The Olympic break could be particularly beneficial to Torres in that he won’t be the only player trying to get back to midseason form. Most of the league’s players will have had nearly three weeks off between NHL games.
Torres said: “I think it kind of worked out well. I had a little bit of a blessing in disguise with the Olympic break here, and everybody coming back and getting a little rust out over the break.”
Most likely, Torres will start out in a third line role with Joe Pavelski at center and Tyler Kennedy on the other wing. It’s a line that will be counted on to score goals and take advantage of matchups against teams that can’t boast the kind of depth that the Sharks have when they are fully healthy.
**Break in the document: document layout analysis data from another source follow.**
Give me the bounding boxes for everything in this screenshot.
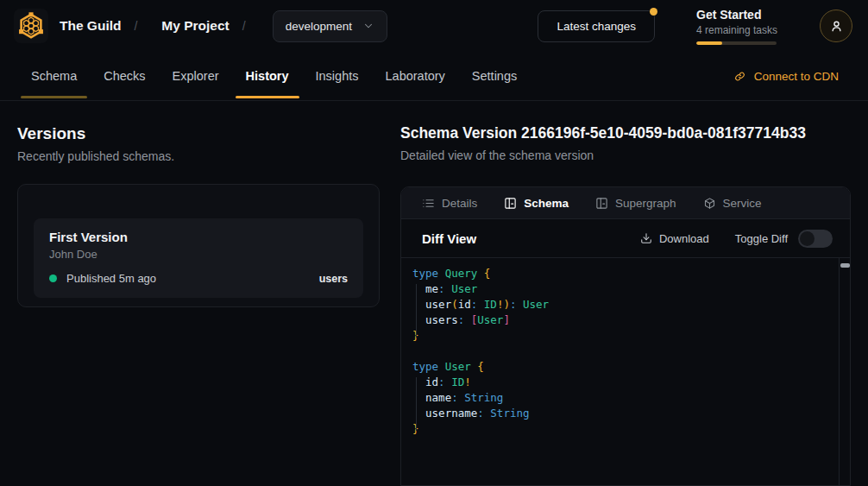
get-started-widget[interactable]: Get Started 4 remaining tasks <box>696 8 777 45</box>
main-nav: Schema Checks Explorer History Insights … <box>0 52 868 101</box>
get-started-title: Get Started <box>696 8 777 22</box>
indent-guide <box>416 377 417 431</box>
toggle-diff-knob <box>800 231 815 246</box>
get-started-progress-fill <box>696 41 722 45</box>
tab-service[interactable]: Service <box>703 197 762 210</box>
nav-tab-insights[interactable]: Insights <box>316 52 359 100</box>
download-icon <box>640 232 652 244</box>
get-started-progressbar <box>696 41 777 45</box>
chevron-down-icon <box>362 20 374 32</box>
version-status: Published 5m ago <box>66 272 156 285</box>
tab-supergraph[interactable]: Supergraph <box>595 197 676 210</box>
breadcrumb-separator: / <box>134 19 137 33</box>
breadcrumb-org[interactable]: The Guild <box>60 18 121 34</box>
version-list-item[interactable]: First Version John Doe Published 5m ago … <box>34 218 363 298</box>
connect-to-cdn-label: Connect to CDN <box>754 70 839 83</box>
versions-title: Versions <box>17 124 380 143</box>
nav-tab-settings[interactable]: Settings <box>472 52 517 100</box>
diff-view-header: Diff View Download Toggle Diff <box>401 219 850 258</box>
nav-tab-schema[interactable]: Schema <box>31 52 77 100</box>
detail-tab-bar: Details Schema Supergraph <box>401 187 850 219</box>
user-avatar[interactable] <box>820 9 852 42</box>
code-vertical-scrollbar[interactable] <box>839 258 850 485</box>
connect-to-cdn-link[interactable]: Connect to CDN <box>733 52 839 100</box>
link-icon <box>733 70 746 83</box>
nav-tab-history[interactable]: History <box>246 52 289 100</box>
tab-details[interactable]: Details <box>422 197 477 210</box>
panel-columns-icon <box>595 197 608 210</box>
target-select-value: development <box>286 20 352 33</box>
version-service-badge: users <box>319 273 348 285</box>
toggle-diff-switch[interactable] <box>798 230 833 248</box>
person-icon <box>828 18 845 35</box>
notification-dot <box>650 8 657 16</box>
indent-guide <box>416 284 417 338</box>
version-name: First Version <box>49 230 348 244</box>
version-author: John Doe <box>49 248 348 261</box>
top-bar: The Guild / My Project / development Lat… <box>0 0 868 52</box>
nav-tab-checks[interactable]: Checks <box>104 52 145 100</box>
main-content: Versions Recently published schemas. Fir… <box>0 101 868 486</box>
published-status-dot <box>49 275 57 282</box>
latest-changes-label: Latest changes <box>557 20 636 33</box>
code-block-lines: type Query { me: User user(id: ID!): Use… <box>401 258 850 445</box>
versions-card: First Version John Doe Published 5m ago … <box>17 184 380 307</box>
nav-tab-explorer[interactable]: Explorer <box>173 52 219 100</box>
get-started-subtitle: 4 remaining tasks <box>696 24 777 36</box>
schema-detail-panel: Details Schema Supergraph <box>400 186 851 486</box>
diff-view-title: Diff View <box>422 231 476 246</box>
schema-version-title: Schema Version 2166196f-5e10-4059-bd0a-0… <box>400 124 851 142</box>
package-icon <box>703 197 716 210</box>
versions-panel: Versions Recently published schemas. Fir… <box>17 101 380 486</box>
schema-code-viewer: type Query { me: User user(id: ID!): Use… <box>401 258 850 485</box>
latest-changes-button[interactable]: Latest changes <box>538 10 655 42</box>
panel-columns-icon <box>504 197 517 210</box>
nav-tab-laboratory[interactable]: Laboratory <box>386 52 445 100</box>
hive-hexagon-icon <box>16 11 46 41</box>
schema-version-subtitle: Detailed view of the schema version <box>400 148 851 162</box>
toggle-diff-label: Toggle Diff <box>735 232 788 245</box>
versions-subtitle: Recently published schemas. <box>17 149 380 163</box>
version-meta-row: Published 5m ago users <box>49 272 348 285</box>
target-select-dropdown[interactable]: development <box>273 10 387 42</box>
download-button[interactable]: Download <box>640 232 709 245</box>
hive-logo[interactable] <box>14 9 48 43</box>
list-icon <box>422 197 435 210</box>
schema-version-detail: Schema Version 2166196f-5e10-4059-bd0a-0… <box>400 101 851 486</box>
scrollbar-thumb[interactable] <box>840 263 850 268</box>
breadcrumb-separator: / <box>242 19 246 33</box>
tab-schema[interactable]: Schema <box>504 197 569 210</box>
breadcrumb-project[interactable]: My Project <box>161 18 229 34</box>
That’s what happened last season for Torres, who had six points in 11 regular season games and was then part of the Sharks’ best line in a first round sweep of Vancouver, skating with Logan Couture and Patrick Marleau. He was sorely missed against the Kings in the second round, when a controversial hit earned him a suspension for the final six games of that series.
Now, he has 23 games left in the regular season to prepare for when the team will need him, and everyone else, and the top of their respective games. If he can be as effective as he was last season, it will be huge boost for a club with Stanley Cup aspirations.
“I know it’s going to take a few games, if not a couple weeks, but the ultimate goal is to be ready come playoffs,” Torres said.